TASK INSTRUCTIONS
Output the run of lines that opens with the first line of the material below and closes with the line containing "Соберите мощный арсенал способнос", both included, and drop the pictures.
===== DATA EXTRACT =====
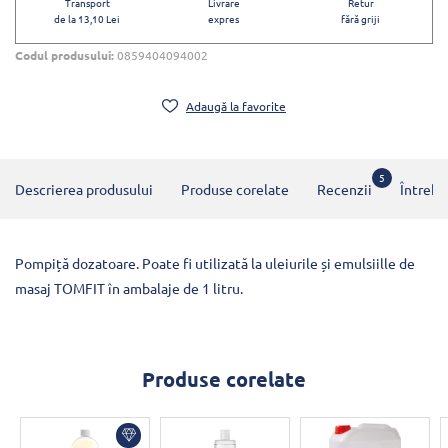
Transport
Livrare
Retur
de la 13,10 Lei
expres
fără griji
Codul produsului:
0859404094002
Adaugă la favorite
5
Descrierea produsului
Produse corelate
Recenzii
Întrebă
Pompiță dozatoare. Poate fi utilizată la uleiurile și emulsiille de
masaj TOMFIT în ambalaje de 1 litru.
Produse corelate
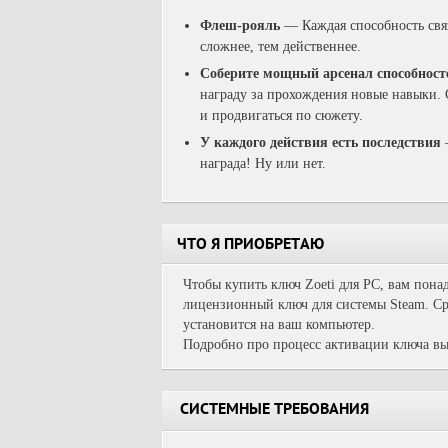
Флеш-рояль
—
К
аждая способность св
сложнее, тем действеннее.
Соберите мощный арсенал способнос
награду за прохождения новые навыки.
и продвигаться по сюжету.
У каждого действия есть последствия
награда! Ну или нет.
ЧТО Я ПРИОБРЕТАЮ
Чтобы купить ключ Zoeti для PC, вам понад
лицензионный ключ для системы Steam. Сра
установится на ваш компьютер.
Подробно про процесс активации ключа вы
СИСТЕМНЫЕ ТРЕБОВАНИЯ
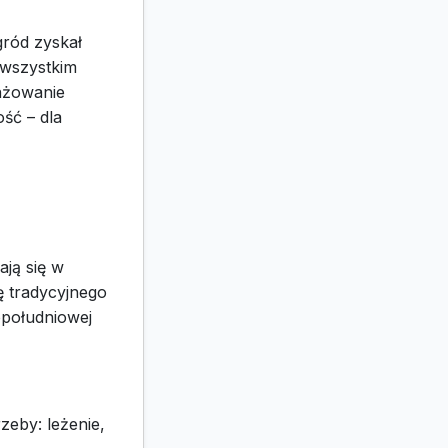
gród zyskał
 wszystkim
anżowanie
ść – dla
ają się w
ę tradycyjnego
opołudniowej
eby: leżenie,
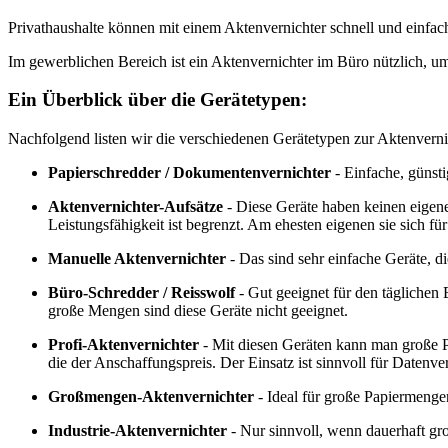
Privathaushalte können mit einem Aktenvernichter schnell und einfac
Im gewerblichen Bereich ist ein Aktenvernichter im Büro nützlich, 
Ein Überblick über die Gerätetypen:
Nachfolgend listen wir die verschiedenen Gerätetypen zur Aktenvernic
Papierschredder / Dokumentenvernichter
- Einfache, günst
Aktenvernichter-Aufsätze
- Diese Geräte haben keinen eigenen
Leistungsfähigkeit ist begrenzt. Am ehesten eigenen sie sich fü
Manuelle Aktenvernichter
- Das sind sehr einfache Geräte, 
Büro-Schredder / Reisswolf
- Gut geeignet für den täglichen
große Mengen sind diese Geräte nicht geeignet.
Profi-Aktenvernichter
- Mit diesen Geräten kann man große P
die der Anschaffungspreis. Der Einsatz ist sinnvoll für Datenve
Großmengen-Aktenvernichter
- Ideal für große Papiermenge
Industrie-Aktenvernichter
- Nur sinnvoll, wenn dauerhaft gr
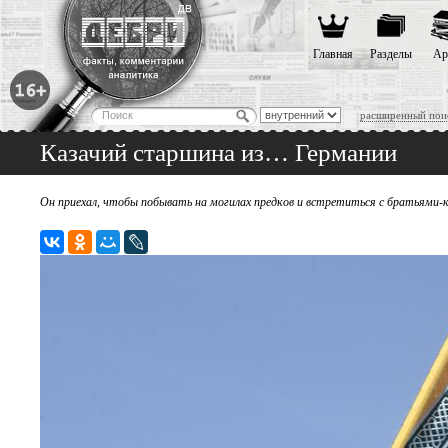
Главная
Разделы
Ар
расширенный пои
Казачий старшина из… Германии
Он приехал, чтобы побывать на могилах предков и встретиться с братьями-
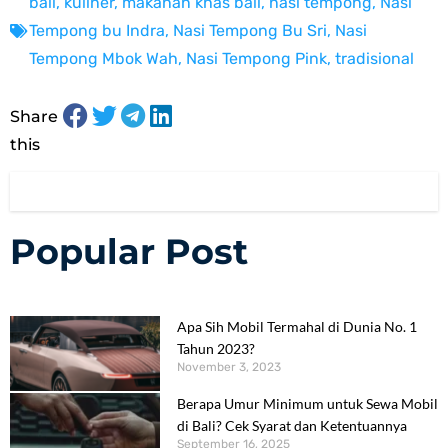
bali
,
kuliner
,
makanan khas bali
,
nasi tempong
,
Nasi
Tempong bu Indra
,
Nasi Tempong Bu Sri
,
Nasi
Tempong Mbok Wah
,
Nasi Tempong Pink
,
tradisional
Share
this
Popular Post
Apa Sih Mobil Termahal di Dunia No. 1
Tahun 2023?
November 3, 2023
Berapa Umur Minimum untuk Sewa Mobil
di Bali? Cek Syarat dan Ketentuannya
September 16, 2025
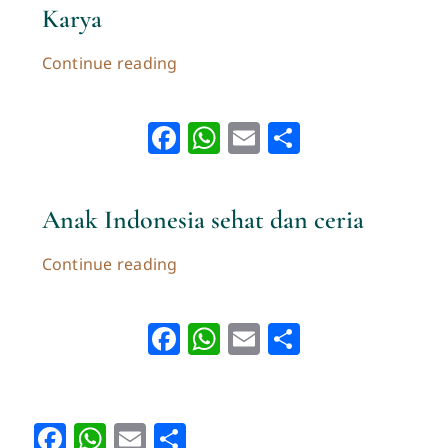
Karya
Continue reading
Facebook
WhatsApp
Email
Share
Anak Indonesia sehat dan ceria
Continue reading
Facebook
WhatsApp
Email
Share
Facebook
WhatsApp
Email
Share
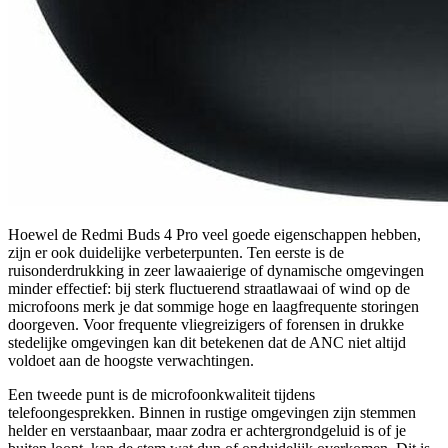
Hoewel de Redmi Buds 4 Pro veel goede eigenschappen hebben,
zijn er ook duidelijke verbeterpunten. Ten eerste is de
ruisonderdrukking in zeer lawaaierige of dynamische omgevingen
minder effectief: bij sterk fluctuerend straatlawaai of wind op de
microfoons merk je dat sommige hoge en laagfrequente storingen
doorgeven. Voor frequente vliegreizigers of forensen in drukke
stedelijke omgevingen kan dit betekenen dat de ANC niet altijd
voldoet aan de hoogste verwachtingen.
Een tweede punt is de microfoonkwaliteit tijdens
telefoongesprekken. Binnen in rustige omgevingen zijn stemmen
helder en verstaanbaar, maar zodra er achtergrondgeluid is of je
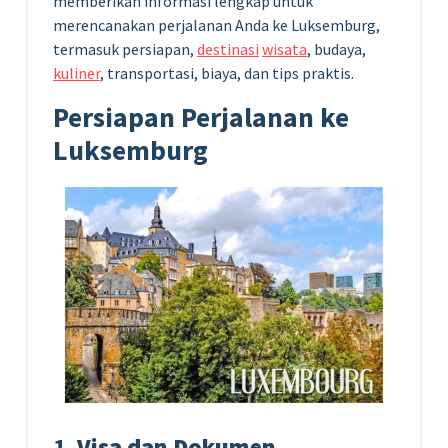
memberikan informasi lengkap untuk
merencanakan perjalanan Anda ke Luksemburg,
termasuk persiapan,
destinasi
wisata
, budaya,
kuliner
, transportasi, biaya, dan tips praktis.
Persiapan Perjalanan ke
Luksemburg
1.
Visa dan Dokumen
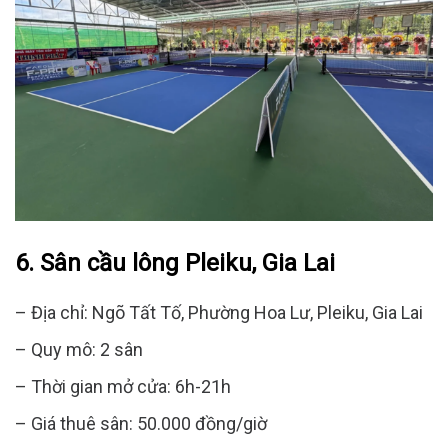
6.
Sân cầu lông Pleiku, Gia Lai
– Địa chỉ: Ngõ Tất Tố, Phường Hoa Lư, Pleiku, Gia Lai
– Quy mô: 2 sân
– Thời gian mở cửa: 6h-21h
– Giá thuê sân: 50.000 đồng/giờ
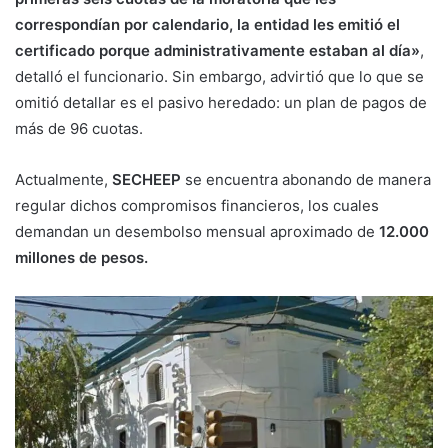
correspondían por calendario, la entidad les emitió el
certificado porque administrativamente estaban al día»
,
detalló el funcionario. Sin embargo, advirtió que lo que se
omitió detallar es el pasivo heredado: un plan de pagos de
más de 96 cuotas.
Actualmente,
SECHEEP
se encuentra abonando de manera
regular dichos compromisos financieros, los cuales
demandan un desembolso mensual aproximado de
12.000
millones de pesos.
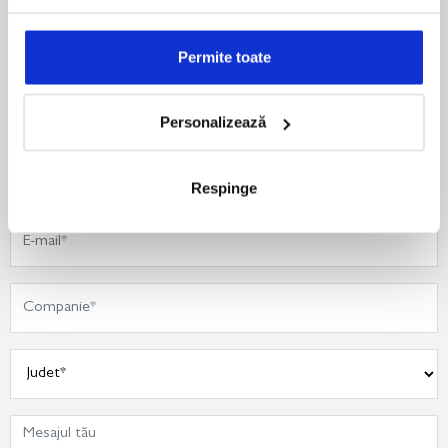
Permite toate
Personalizează
Respinge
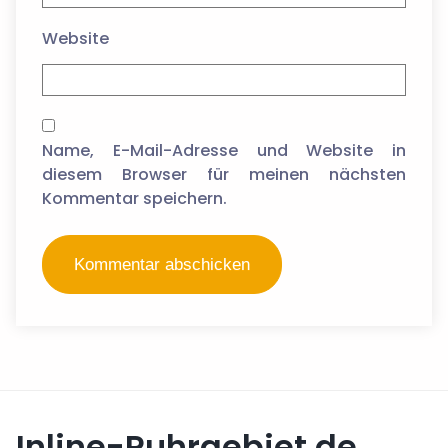
Website
Name, E-Mail-Adresse und Website in
diesem Browser für meinen nächsten
Kommentar speichern.
Inline-Ruhrgebiet.de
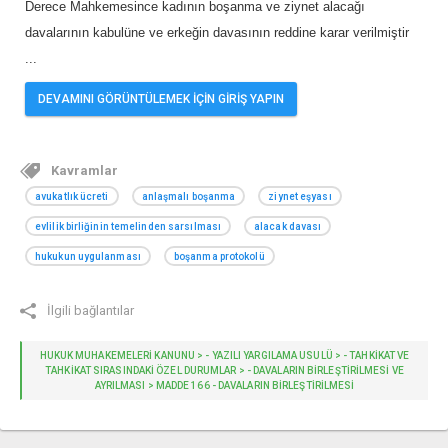
Derece Mahkemesince kadının boşanma ve ziynet alacağı
davalarının kabulüne ve erkeğin davasının reddine karar verilmiştir
...
DEVAMINI GÖRÜNTÜLEMEK İÇİN GİRİŞ YAPIN
Kavramlar
avukatlık ücreti
anlaşmalı boşanma
ziynet eşyası
evlilik birliğinin temelinden sarsılması
alacak davası
hukukun uygulanması
boşanma protokolü
İlgili bağlantılar
HUKUK MUHAKEMELERİ KANUNU > - YAZILI YARGILAMA USULÜ > - TAHKIKAT VE
TAHKIKAT SIRASINDAKI ÖZEL DURUMLAR > - DAVALARIN BIRLEŞTIRILMESI VE
AYRILMASI > MADDE 166 - DAVALARIN BIRLEŞTIRILMESI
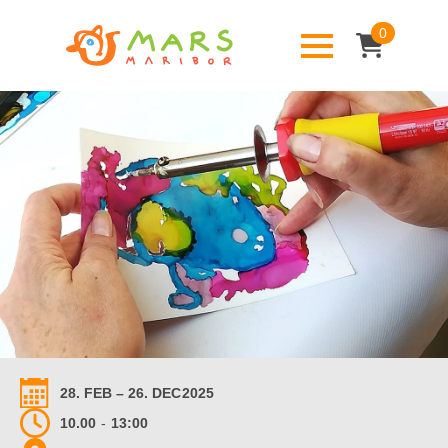
0
28. FEB – 26. DEC
2025
10.00
-
13:00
=====
REPLY
Transport
Livrare
Retur
de la 13,10 Lei
expres
fără griji
Codul produsului:
0859404094002
Adaugă la favorite
5
Descrierea produsului
Produse corelate
Recenzii
Întrebă
Pompiță dozatoare. Poate fi utilizată la uleiurile și emulsiille de
masaj TOMFIT în ambalaje de 1 litru.
Produse corelate
Флеш-рояль
—
К
аждая способность св
сложнее, тем действеннее.
Соберите мощный арсенал способнос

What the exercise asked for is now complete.